SUPPLIED DATA ▸
%%

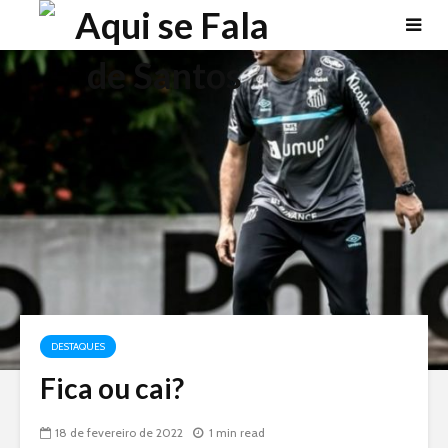
DESTAQUES
Fica ou cai?
18 de fevereiro de 2022
1 min read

%%

Would you repeat each line of the listing exactly, skipping any picture?

DESTAQUES
Fica ou cai?
18 de fevereiro de 2022
1 min read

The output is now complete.